Back in his wild days of drink and drugs, back when he used to miss more than 50 shows a year, they called him “No Show” Jones.
So I had a sinking feeling that my chances of connecting by telephone with the legendary George Jones weren’t that good, especially when his wife, Nancy, told me the first time I called that the he had retired for a nap at the pre-arranged time for our chat.
Jones doesn’t do many interviews. In some I’ve read, it doesn’t sound like he’s too into it.
But “No Show” is in the past now.
Jones, 77, is on a roll again, riding high in the wake of a new album of previously unreleased duets, “Burn Your Playhouse Down,” and his selection as a recipient this year of a Kennedy Center Honor.
On the phone, despite some background noise by his barking Jack Russell terrier, he’s downright chatty.
“I love it,” Jones says of a touring schedule that keeps him on the road for about about 95 dates a year. “I could never get tired of singing country music. Believe it or not, and a lot of people in Nashville don’t know it or believe it even, but there have been big crowds.”

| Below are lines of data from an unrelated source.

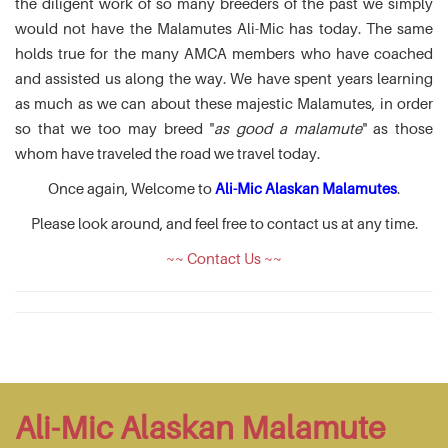
the diligent work of so many breeders of the past we simply
would not have the Malamutes Ali-Mic has today. The same
holds true for the many AMCA members who have coached
and assisted us along the way. We have spent years learning
as much as we can about these majestic Malamutes, in order
so that we too may breed "
as good a malamute
" as those
whom have traveled the road we travel today.
Once again, Welcome to
Ali-Mic Alaskan Malamutes
.
Please look around, and feel free to contact us at any time.
~~ Contact Us ~~
Ali-Mic Alaskan Malamute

“You and Me and Time,” the lone newly recorded track on “Burn Your Playhouse Down,” is a duet featuring Jones and daughter Georgette Jones, the only child out of his union with Tammy Wynette. It’s making ripples at country radio, but Jones isn’t enamored of what mainstream country has become.
“This new country needs to find a new title and quit stepping on country music like it’s a steppingstone,” Jones says of the stuff that dominates radio. “Country music is country music, and if they want to do something else, then find a new title. It breaks my heart because I know country music the way it’s supposed to be.”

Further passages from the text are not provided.